[Guest blog post by Judy]
Hello, my fellow fruit-lovers!
It has been very cool and wet here this past spring and summer. Of course, these are ideal conditions for bacterial diseases to infect our fruit trees, as well as other trees and shrubs. Since bacterial diseases are so common among fruit trees, I thought you home growers might like some background on one of the most prevalent bacterial diseases affecting apple and pear trees – Fire Blight. I am also going to give you some ideas on how to fight this disease!
Fire Blight is a contagious, systemic, bacterial disease. This means that bacteria (erwinia amylovora) attacks the blossoms and then moves up the twigs and branches (through the tree system). The name “Fire Blight” comes from the scorched appearance of the leaves and bark. Affected areas appear black, shrunken and cracked. Blossoms will turn brown, wilt and die about 1-2 weeks after infection occurs.
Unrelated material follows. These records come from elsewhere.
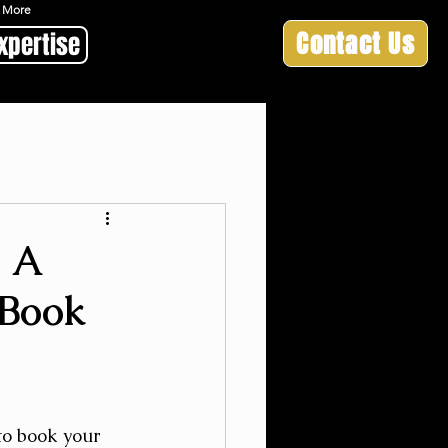
 & More
Contact Us
xpertise
: A
 Book
o book your 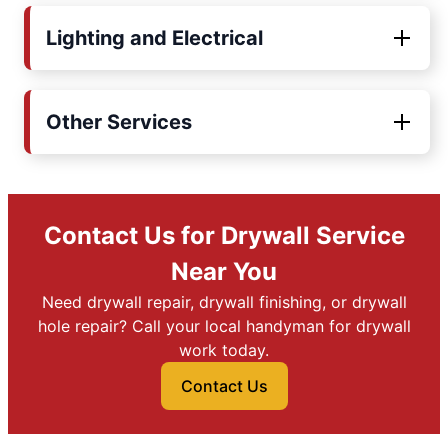
Lighting and Electrical
Other Services
Contact Us for Drywall Service
Near You
Need drywall repair, drywall finishing, or drywall
hole repair? Call your local handyman for drywall
work today.
Contact Us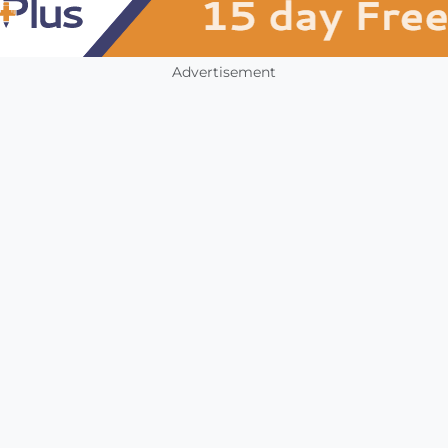
Advertisement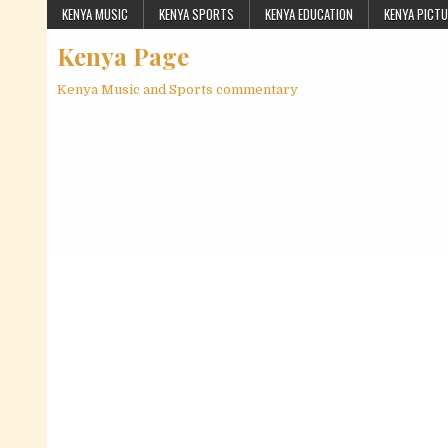
Skip to content
KENYA MUSIC
KENYA SPORTS
KENYA EDUCATION
KENYA PICT
Kenya Page
Kenya Music and Sports commentary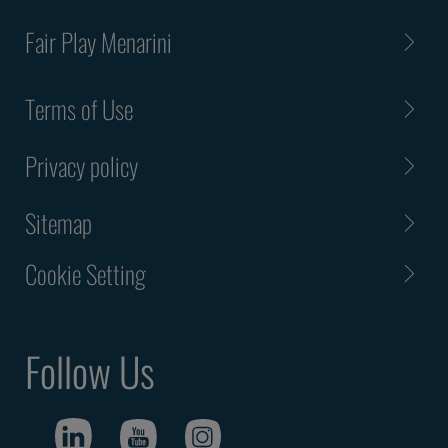
Fair Play Menarini
Terms of Use
Privacy policy
Sitemap
Cookie Setting
Follow Us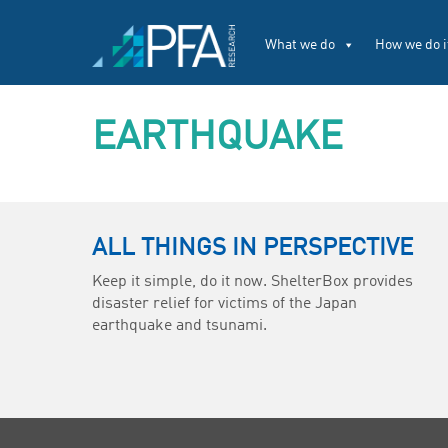
What we do
How we do i
EARTHQUAKE
ALL THINGS IN PERSPECTIVE
Keep it simple, do it now. ShelterBox provides
disaster relief for victims of the Japan
earthquake and tsunami.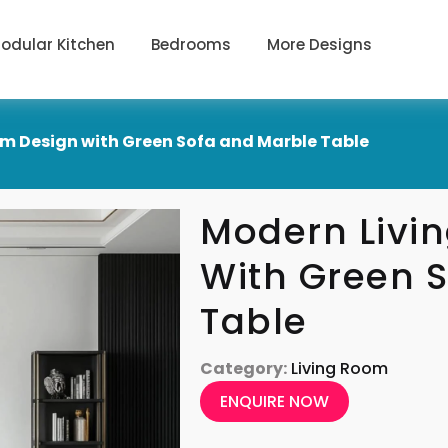
odular Kitchen
Bedrooms
More Designs
m Design with Green Sofa and Marble Table
Modern Livi
With Green 
Table
Category:
Living Room
ENQUIRE NOW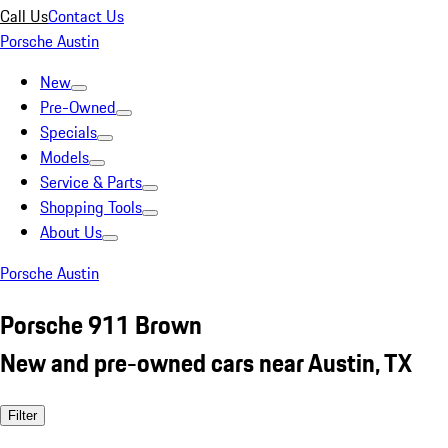
Call Us
Contact Us
Porsche Austin
New
Pre-Owned
Specials
Models
Service & Parts
Shopping Tools
About Us
Porsche Austin
Porsche 911 Brown
New and pre-owned cars near Austin, TX
Filter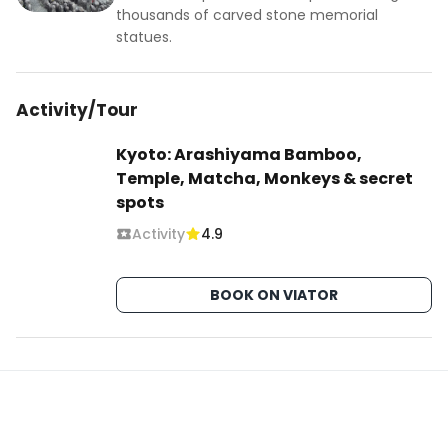
experience, it is advised to visit on a weekday, as 
thousands of carved stone memorial
weekends can be crowded. Don’t forget to 
statues.
capture the moment when the light is just right, 
but remember, the true essence of Adashino 
Activity/Tour
Nenbutsu-ji is to be felt, as much as it is to be 
seen.
Kyoto: Arashiyama Bamboo,
Temple, Matcha, Monkeys & secret
spots
Activity
4.9
BOOK ON VIATOR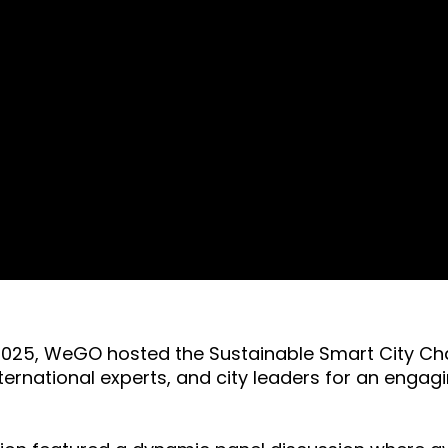
ek 2025, WeGO hosted the Sustainable Smart City C
ternational experts, and city leaders for an enga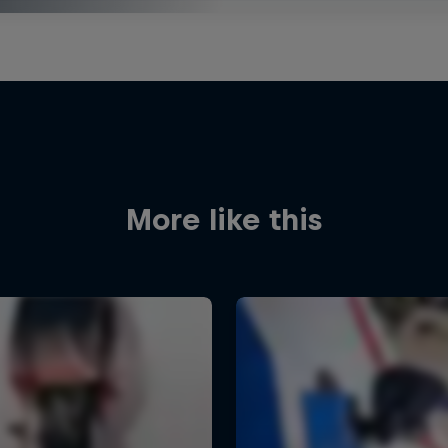
More like this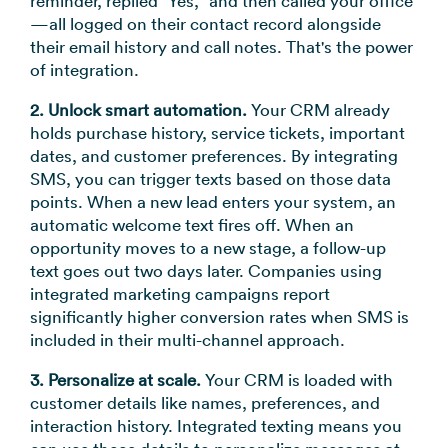
reminder, replied "Yes," and then called your office
—all logged on their contact record alongside
their email history and call notes. That's the power
of integration.
2. Unlock smart automation.
Your CRM already
holds purchase history, service tickets, important
dates, and customer preferences. By integrating
SMS, you can trigger texts based on those data
points. When a new lead enters your system, an
automatic welcome text fires off. When an
opportunity moves to a new stage, a follow-up
text goes out two days later. Companies using
integrated marketing campaigns report
significantly higher conversion rates when SMS is
included in their multi-channel approach.
3. Personalize at scale.
Your CRM is loaded with
customer details like names, preferences, and
interaction history. Integrated texting means you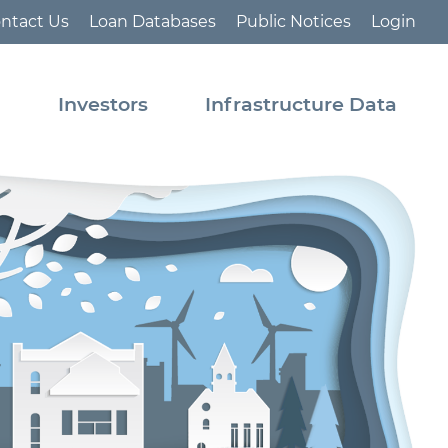
ntact Us
Loan Databases
Public Notices
Login
s
Investors
Infrastructure Data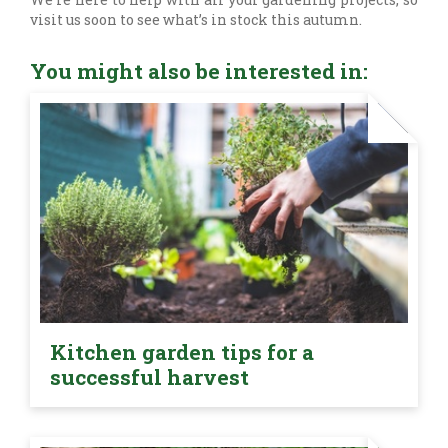
visit us soon to see what’s in stock this autumn.
You might also be interested in:
Kitchen garden tips for a
successful harvest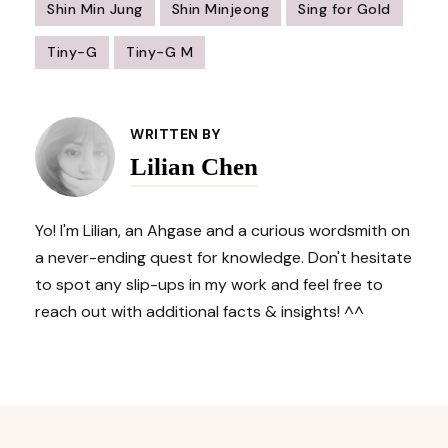
Shin Min Jung
Shin Minjeong
Sing for Gold
Tiny-G
Tiny-G M
Post
Navigation
WRITTEN BY
Lilian Chen
Yo! I'm Lilian, an Ahgase and a curious wordsmith on
a never-ending quest for knowledge. Don't hesitate
to spot any slip-ups in my work and feel free to
reach out with additional facts & insights! ^^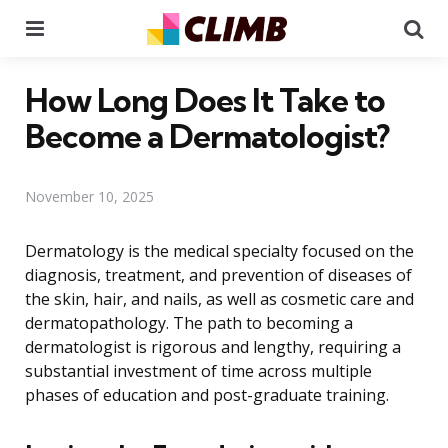
Menu
Se
How Long Does It Take to
Become a Dermatologist?
November 10, 2025
Dermatology is the medical specialty focused on the
diagnosis, treatment, and prevention of diseases of
the skin, hair, and nails, as well as cosmetic care and
dermatopathology. The path to becoming a
dermatologist is rigorous and lengthy, requiring a
substantial investment of time across multiple
phases of education and post-graduate training.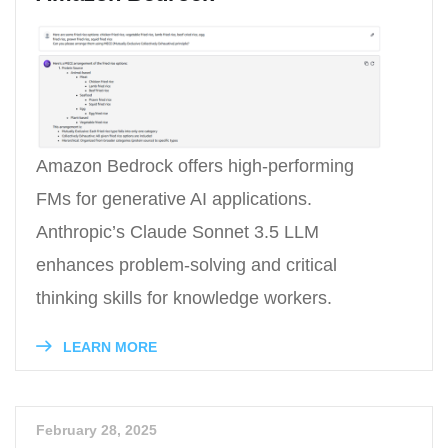
Amazon Bedrock offers high-performing
FMs for generative AI applications.
Anthropic’s Claude Sonnet 3.5 LLM
enhances problem-solving and critical
thinking skills for knowledge workers.
LEARN MORE
February 28, 2025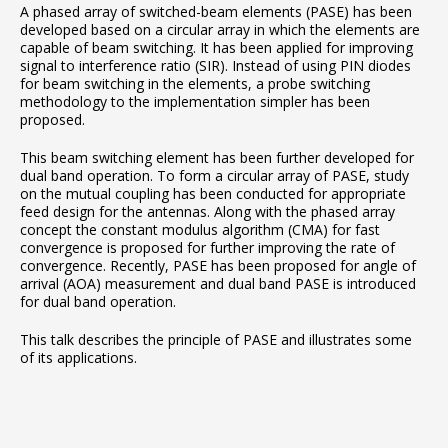
A phased array of switched-beam elements (PASE) has been
developed based on a circular array in which the elements are
capable of beam switching. It has been applied for improving
signal to interference ratio (SIR). Instead of using PIN diodes
for beam switching in the elements, a probe switching
methodology to the implementation simpler has been
proposed.
This beam switching element has been further developed for
dual band operation. To form a circular array of PASE, study
on the mutual coupling has been conducted for appropriate
feed design for the antennas. Along with the phased array
concept the constant modulus algorithm (CMA) for fast
convergence is proposed for further improving the rate of
convergence. Recently, PASE has been proposed for angle of
arrival (AOA) measurement and dual band PASE is introduced
for dual band operation.
This talk describes the principle of PASE and illustrates some
of its applications.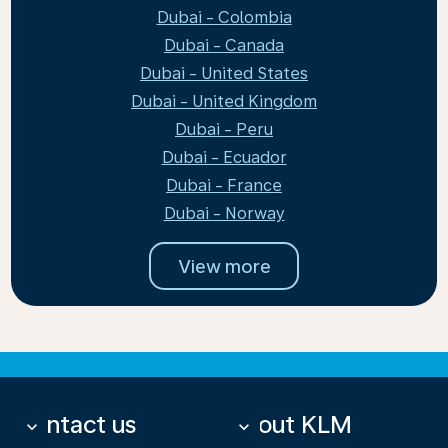
Dubai - Colombia
Dubai - Canada
Dubai - United States
Dubai - United Kingdom
Dubai - Peru
Dubai - Ecuador
Dubai - France
Dubai - Norway
View more
Contact us
About KLM
keyboard_arrow_down
keyboard_arrow_down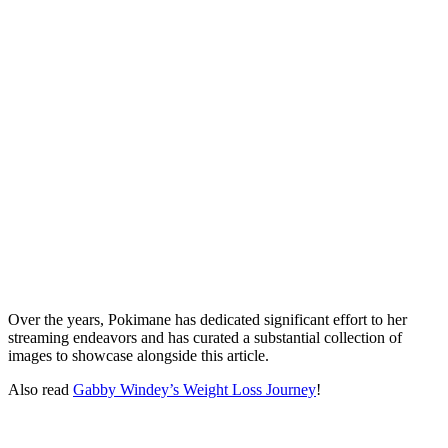
Over the years, Pokimane has dedicated significant effort to her
streaming endeavors and has curated a substantial collection of
images to showcase alongside this article.
Also read
Gabby Windey’s Weight Loss Journey
!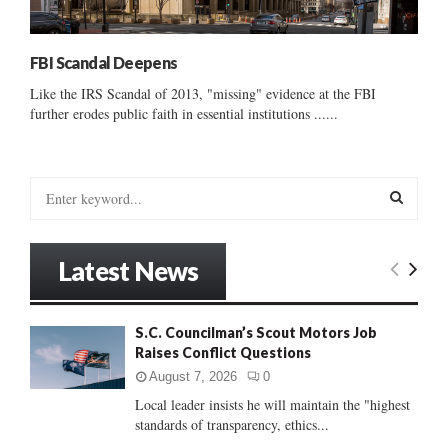
FBI Scandal Deepens
Like the IRS Scandal of 2013, "missing" evidence at the FBI
further erodes public faith in essential institutions ......
S
e
a
S
r
Latest News
c
E
h
f
A
S.C. Councilman’s Scout Motors Job
o
Raises Conflict Questions
r
R
:
August 7, 2026
0
C
Local leader insists he will maintain the "highest
standards of transparency, ethics...
H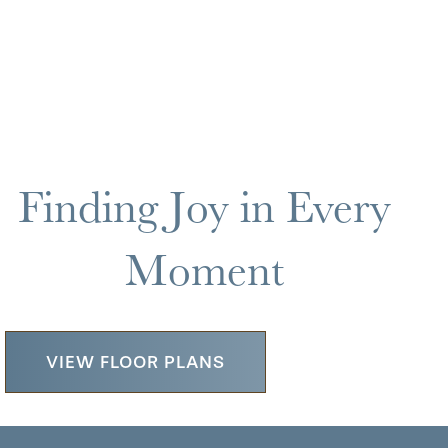
Finding Joy in Every
Moment
VIEW FLOOR PLANS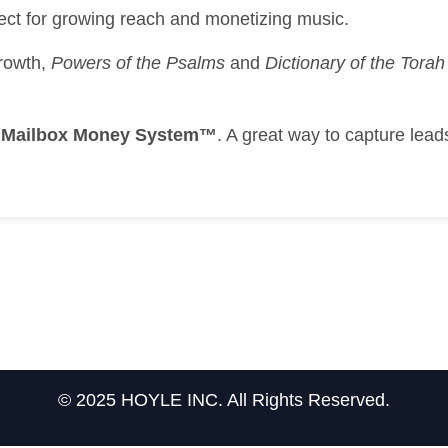
ect for growing reach and monetizing music.
growth,
Powers of the Psalms
and
Dictionary of the Tor
e
Mailbox Money System™
. A great way to capture lea
© 2025 HOYLE INC. All Rights Reserved.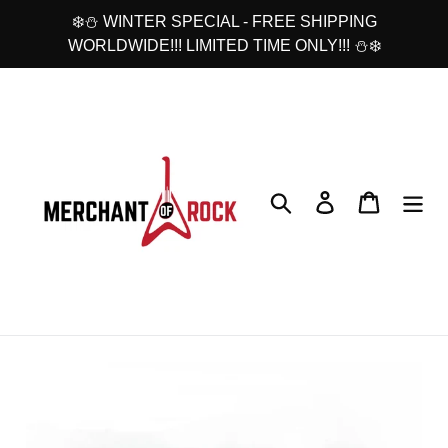
Skip
❄️⛄ WINTER SPECIAL - FREE SHIPPING
to
WORLDWIDE!!! LIMITED TIME ONLY!!! ⛄❄️
content
Search
Log in
Cart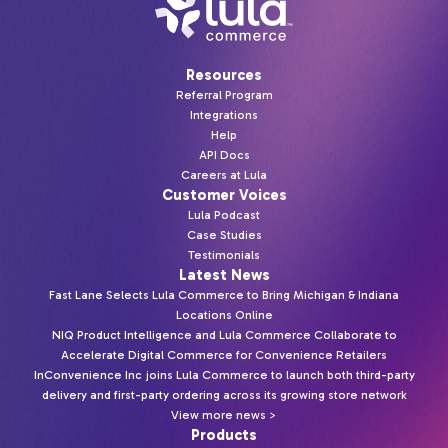
Resources
Referral Program
Integrations
Help
API Docs
Careers at Lula
Customer Voices
Lula Podcast
Case Studies
Testimonials
Latest News
Fast Lane Selects Lula Commerce to Bring Michigan & Indiana
Locations Online
NIQ Product Intelligence and Lula Commerce Collaborate to
Accelerate Digital Commerce for Convenience Retailers
InConvenience Inc joins Lula Commerce to launch both third-party
delivery and first-party ordering across its growing store network
View more news >
Products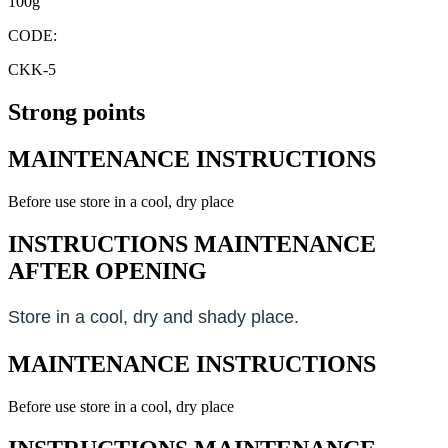
100g
CODE:
CKK-5
Strong points
MAINTENANCE INSTRUCTIONS
Before use store in a cool, dry place
INSTRUCTIONS MAINTENANCE
AFTER OPENING
Store in a cool, dry and shady place.
MAINTENANCE INSTRUCTIONS
Before use store in a cool, dry place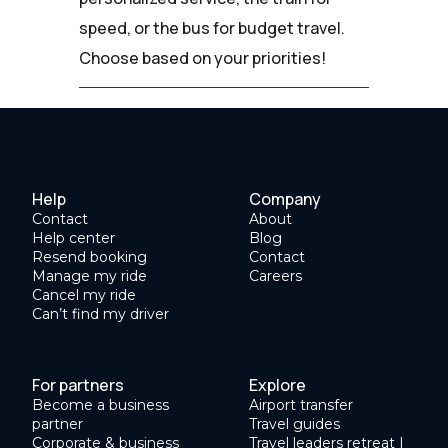
speed, or the bus for budget travel.
Choose based on your priorities!
Help
Company
Contact
About
Help center
Blog
Resend booking
Contact
Manage my ride
Careers
Cancel my ride
Can’t find my driver
For partners
Explore
Become a business
Airport transfer
partner
Travel guides
Corporate & business
Travel leaders retreat |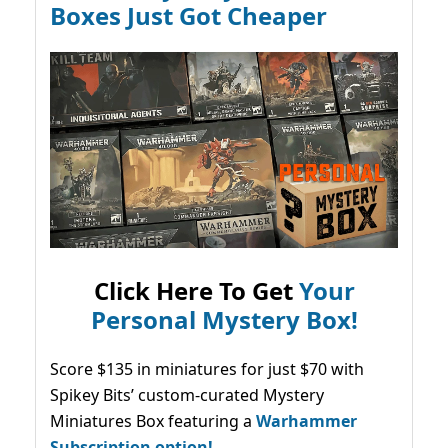
Boxes Just Got Cheaper
Click Here To Get
Your
Personal Mystery Box!
Score $135 in miniatures for just $70 with
Spikey Bits’ custom-curated Mystery
Miniatures Box featuring a
Warhammer
Subscription option!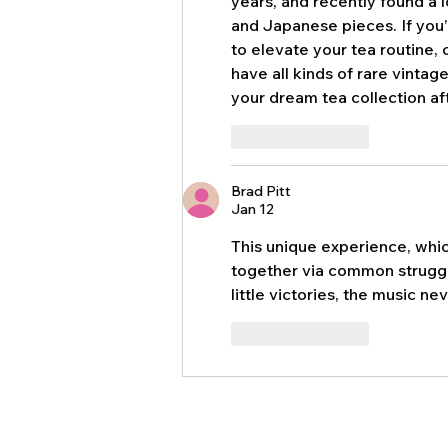
years, and recently found a 
and Japanese pieces. If you’
to elevate your tea routine, 
have all kinds of rare vintag
your dream tea collection af
Like
Reply
Brad Pitt
Jan 12
This unique experience, whi
together via common struggle
little victories, the music n
Like
Reply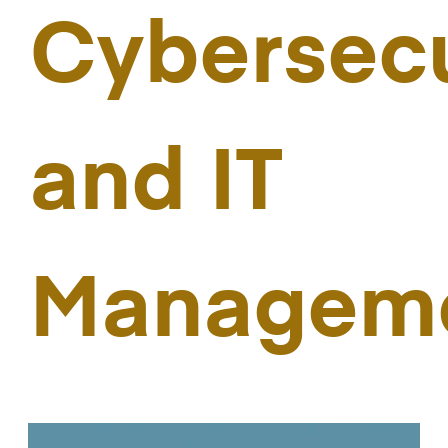
Cybersecu
and IT
Managem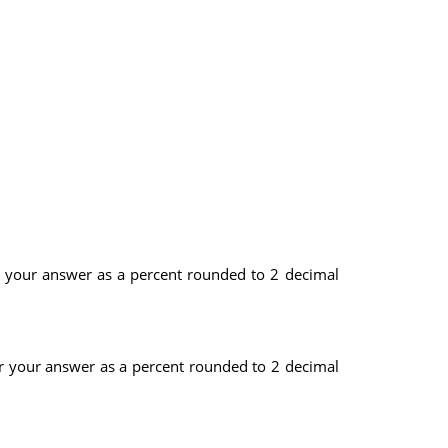
er your answer as a percent rounded to 2 decimal
er your answer as a percent rounded to 2 decimal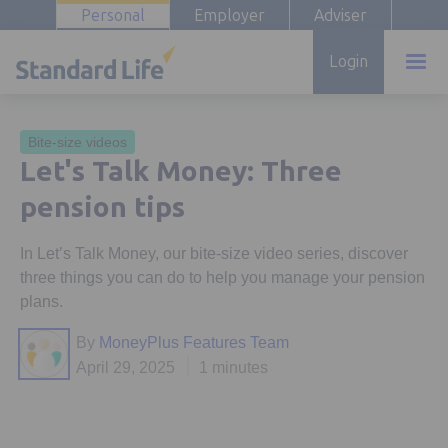
Personal
Employer
Adviser
Login
Bite-size videos
Let's Talk Money: Three
pension tips
In Let’s Talk Money, our bite-size video series, discover
three things you can do to help you manage your pension
plans.
By
MoneyPlus Features Team
April 29, 2025
1 minutes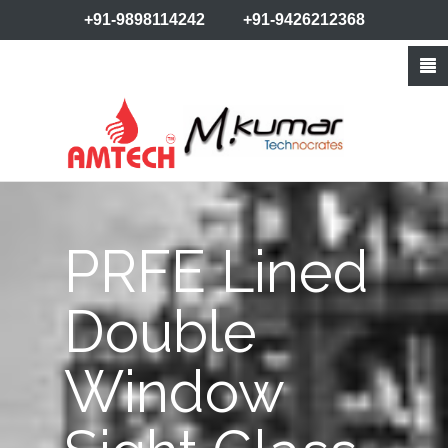
+91-9898114242
+91-9426212368
info@amtechvalves.com
PRFE Lined
Double
Window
Fire Blight also exhibits an amber-colored ooze (which is heavy with bacteria) from the bark of the tree. When the temperature begins to climb between 60°-80°F, it brings the bacteria out of dormancy and creates optimal conditions for spreading the disease. Bees, insects, birds, splashing rain, and wind easily spread Fire Blight disease.
Along with apple and pear trees, Fire Blight affects quinces and other members of the Rosaceae family (including most common rose varieties and raspberries).
But, we donʼt want to turn this into a science class! So letʼs move on to how to handle Fire Blight.
Cultural practices. Any excessive amount of new growth on your tree is easily susceptible to Fire Blight infection. To avoid this, we recommend feeding with a low-nitrogen fertilizer. Be sure to also remove any suckers– as young, tender growth, they will also be vunerable to infection.
Chemical. A good Fire Blight Spray can control infections and should be applied every 7-10 days (from bloom time through the spring storm period). Removing the blighted wood from infected shrubs and trees can help save them. Prune off all infected branches at least 10-12 inches behind the blighted area. Burn the affected branches, if possible.
Clean up. Be sure to do a complete clean-up around your trees when fall rolls around. Collect all pruning debris, any mummied fruit, and leaves. Move them away from the trees and burn them. This will prevent the bacteria from over-wintering in the debris.
**Because Fire Blight is highly contagious, take care to disinfect tools. Sterilize the tools in a household bleach solution (ten parts water to one part bleach). Dip clippers between cuts. Be sure to wipe clippers dry to prevent corrosion. Alternatively, you can use alcohol wipes to clean your clippers between cuts, both protecting your trees and your tools.
There’s not one single practice that will insure complete control of Fire Blight. When we’re dealing with Fire Blight here at Stark Bro’s, we prune out the blighted areas immediately and do a thorough clean-up to prevent re-infection and minimize spreading. Your best defense is a combination of cultural, chemical and clean-up control methods.
I hope this information gives you a good understanding of Fire Blight and helps to make your fall, winter and spring productive and disease-free!